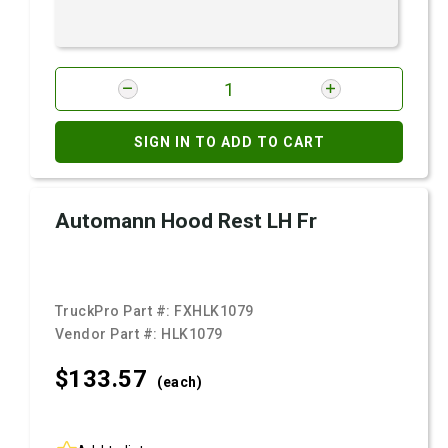
SIGN IN TO ADD TO CART
Automann Hood Rest LH Fr
TruckPro Part #:
FXHLK1079
Vendor Part #:
HLK1079
$133.
57
(each)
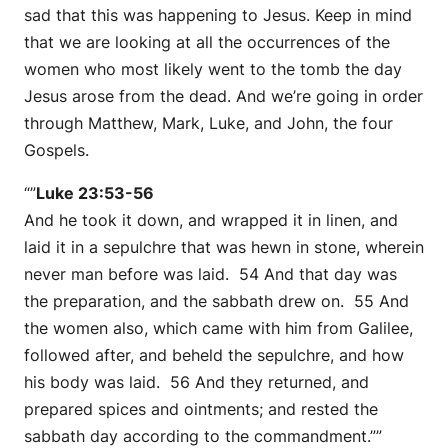
sad that this was happening to Jesus. Keep in mind
that we are looking at all the occurrences of the
women who most likely went to the tomb the day
Jesus arose from the dead. And we’re going in order
through Matthew, Mark, Luke, and John, the four
Gospels.
“”
Luke 23:53-56
And he took it down, and wrapped it in linen, and
laid it in a sepulchre that was hewn in stone, wherein
never man before was laid. 54 And that day was
the preparation, and the sabbath drew on. 55 And
the women also, which came with him from Galilee,
followed after, and beheld the sepulchre, and how
his body was laid. 56 And they returned, and
prepared spices and ointments; and rested the
sabbath day according to the commandment.””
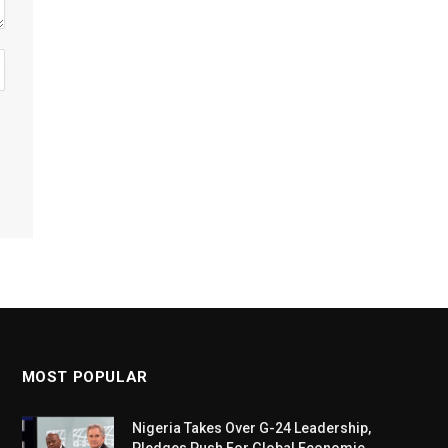
MOST POPULAR
Nigeria Takes Over G-24 Leadership,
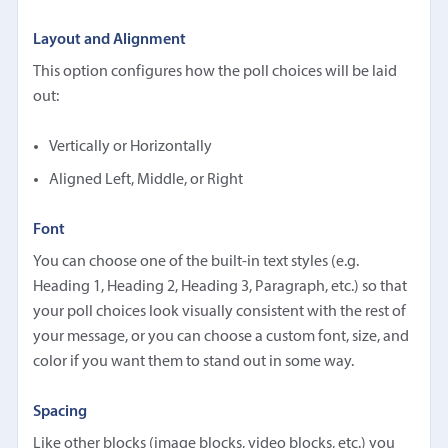
Layout and Alignment
This option configures how the poll choices will be laid
out:
Vertically or Horizontally
Aligned Left, Middle, or Right
Font
You can choose one of the built-in text styles (e.g.
Heading 1, Heading 2, Heading 3, Paragraph, etc.) so that
your poll choices look visually consistent with the rest of
your message, or you can choose a custom font, size, and
color if you want them to stand out in some way.
Spacing
Like other blocks (image blocks, video blocks, etc.) you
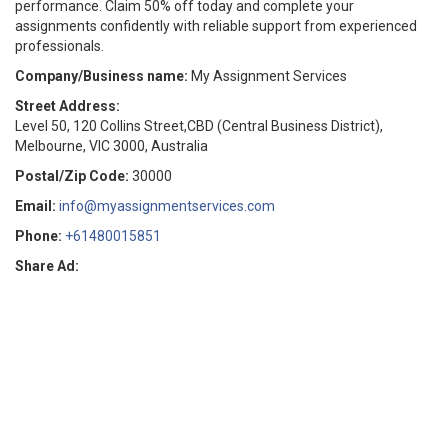
performance. Claim 50% off today and complete your
assignments confidently with reliable support from experienced
professionals.
Company/Business name:
My Assignment Services
Street Address:
Level 50, 120 Collins Street,CBD (Central Business District),
Melbourne, VIC 3000, Australia
Postal/Zip Code:
30000
Email:
info@myassignmentservices.com
Phone:
+61480015851
Share Ad:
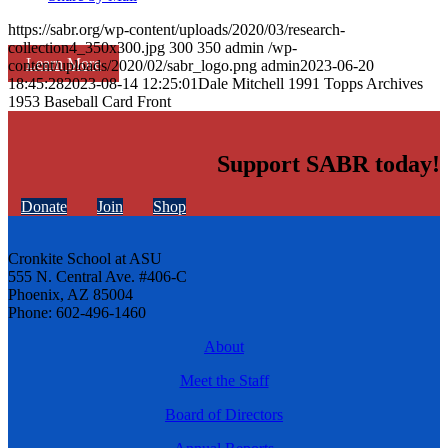
https://sabr.org/wp-content/uploads/2020/03/research-
collection4_350x300.jpg
300
350
admin
/wp-
Learn More
content/uploads/2020/02/sabr_logo.png
admin
2023-06-20
18:45:28
2023-08-14 12:25:01
Dale Mitchell 1991 Topps Archives
1953 Baseball Card Front
Support SABR today!
Donate
Join
Shop
Cronkite School at ASU
555 N. Central Ave. #406-C
Phoenix, AZ 85004
Phone: 602-496-1460
About
Meet the Staff
Board of Directors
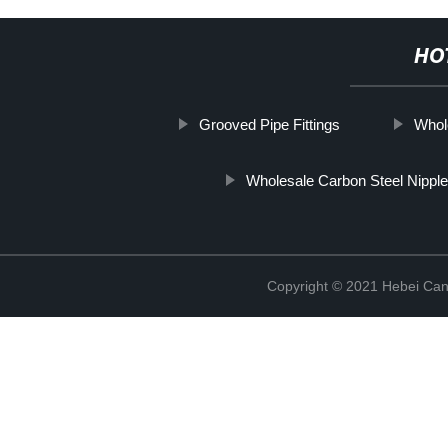
HO
Grooved Pipe Fittings
Whol
Wholesale Carbon Steel Nipple
Copyright © 2021 Hebei Can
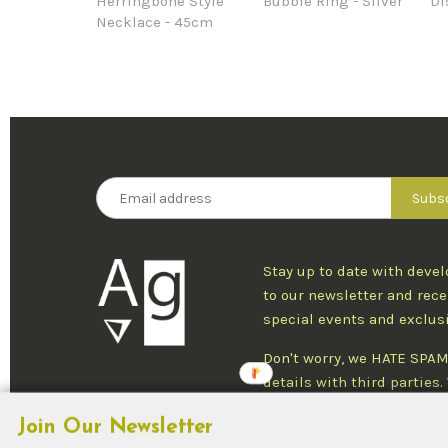
Herringbone Style
Bubble Ring - Silver
Di
Necklace - 45cm
Stay up to date with deve
to our newsletter and rece
special events and exclus
Don't worry, we HATE SPAM
details with third parties
one newsletter per week an
Join Our Newsletter
at any time.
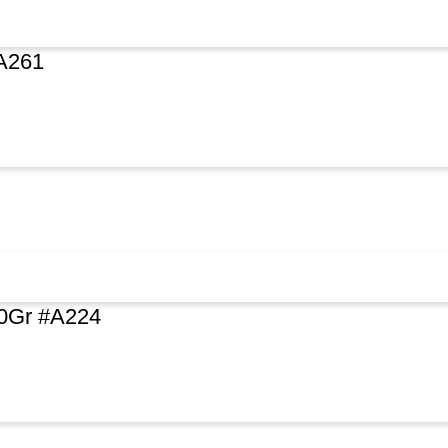
A261
0Gr #A224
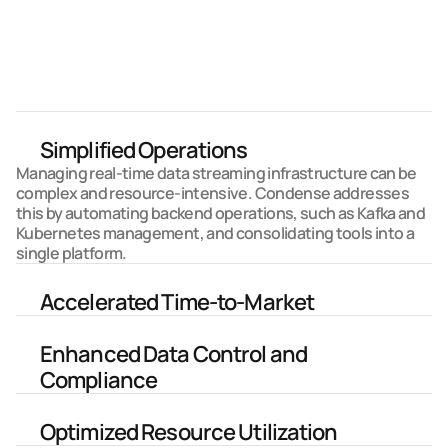
and accelerating the development of streaming 
applications like never before.
Learn More about Condense
Why Condense?
Simplified Operations
Managing real-time data streaming infrastructure can be 
complex and resource-intensive. Condense addresses 
this by automating backend operations, such as Kafka and 
Kubernetes management, and consolidating tools into a 
single platform. 
Accelerated Time-to-Market
Enhanced Data Control and 
Compliance
Optimized Resource Utilization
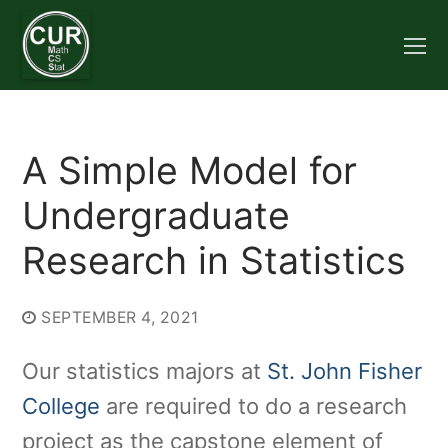
Skip
to
content
A Simple Model for
Undergraduate
Research in Statistics
SEPTEMBER 4, 2021
Our statistics majors at
St. John Fisher
College
are required to do a research
project as the capstone element of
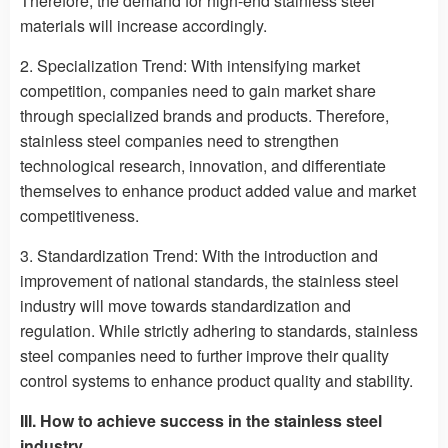
Therefore, the demand for high-end stainless steel
materials will increase accordingly.
2. Specialization Trend: With intensifying market
competition, companies need to gain market share
through specialized brands and products. Therefore,
stainless steel companies need to strengthen
technological research, innovation, and differentiate
themselves to enhance product added value and market
competitiveness.
3. Standardization Trend: With the introduction and
improvement of national standards, the stainless steel
industry will move towards standardization and
regulation. While strictly adhering to standards, stainless
steel companies need to further improve their quality
control systems to enhance product quality and stability.
III. How to achieve success in the stainless steel
industry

.....

HOW TO COMPLETE THIS TASK: Each entry, word for word, belongs in your answer; each picture does not.

OUTPUT FOR THIS TASK:
SIGN IN TO ADD TO CART
Automann Hood Rest LH Fr
TruckPro Part #:
FXHLK1079
Vendor Part #:
HLK1079
$133.
57
(each)
sad that this was happening to Jesus. Keep in mind
that we are looking at all the occurrences of the
women who most likely went to the tomb the day
Jesus arose from the dead. And we’re going in order
through Matthew, Mark, Luke, and John, the four
Gospels.
“”
Luke 23:53-56
And he took it down, and wrapped it in linen, and
laid it in a sepulchre that was hewn in stone, wherein
never man before was laid. 54 And that day was
the preparation, and the sabbath drew on. 55 And
the women also, which came with him from Galilee,
followed after, and beheld the sepulchre, and how
his body was laid. 56 And they returned, and
prepared spices and ointments; and rested the
sabbath day according to the commandment.””
MOST POPULAR
Nigeria Takes Over G-24 Leadership,
Layout and Alignment
This option configures how the poll choices will be laid
out:
Vertically or Horizontally
Aligned Left, Middle, or Right
Font
You can choose one of the built-in text styles (e.g.
Heading 1, Heading 2, Heading 3, Paragraph, etc.) so that
your poll choices look visually consistent with the rest of
your message, or you can choose a custom font, size, and
color if you want them to stand out in some way.
Spacing
Like other blocks (image blocks, video blocks, etc.) you
performance. Claim 50% off today and complete your
assignments confidently with reliable support from experienced
professionals.
Company/Business name:
My Assignment Services
Street Address:
Level 50, 120 Collins Street,CBD (Central Business District),
Melbourne, VIC 3000, Australia
Postal/Zip Code:
30000
Email:
info@myassignmentservices.com
Phone:
+61480015851
Share Ad:
https://sabr.org/wp-content/uploads/2020/03/research-
collection4_350x300.jpg
300
350
admin
/wp-
Learn More
content/uploads/2020/02/sabr_logo.png
admin
2023-06-20
18:45:28
2023-08-14 12:25:01
Dale Mitchell 1991 Topps Archives
1953 Baseball Card Front
Support SABR today!
Donate
Join
Shop
Cronkite School at ASU
555 N. Central Ave. #406-C
Phoenix, AZ 85004
Phone: 602-496-1460
About
Meet the Staff
Board of Directors
HO
Grooved Pipe Fittings
Whol
Wholesale Carbon Steel Nipple
Copyright © 2021 Hebei Can
Herringbone Style
Bubble Ring - Silver
Di
Necklace - 45cm
Stay up to date with deve
to our newsletter and rece
special events and exclus
Don't worry, we HATE SPAM
details with third parties
one newsletter per week an
Join Our Newsletter
at any time.
A261
0Gr #A224
and accelerating the development of streaming 
applications like never before.
Learn More about Condense
Why Condense?
Simplified Operations
Managing real-time data streaming infrastructure can be 
complex and resource-intensive. Condense addresses 
this by automating backend operations, such as Kafka and 
Kubernetes management, and consolidating tools into a 
single platform. 
Accelerated Time-to-Market
Enhanced Data Control and 
Compliance
Optimized Resource Utilization
Skip
to
content
A Simple Model for
Undergraduate
Research in Statistics
SEPTEMBER 4, 2021
Our statistics majors at
St. John Fisher
College
are required to do a research
project as the capstone element of
Therefore, the demand for high-end stainless steel
materials will increase accordingly.
2. Specialization Trend: With intensifying market
competition, companies need to gain market share
through specialized brands and products. Therefore,
stainless steel companies need to strengthen
technological research, innovation, and differentiate
themselves to enhance product added value and market
competitiveness.
3. Standardization Trend: With the introduction and
improvement of national standards, the stainless steel
industry will move towards standardization and
regulation. While strictly adhering to standards, stainless
steel companies need to further improve their quality
control systems to enhance product quality and stability.
III. How to achieve success in the stainless steel
industry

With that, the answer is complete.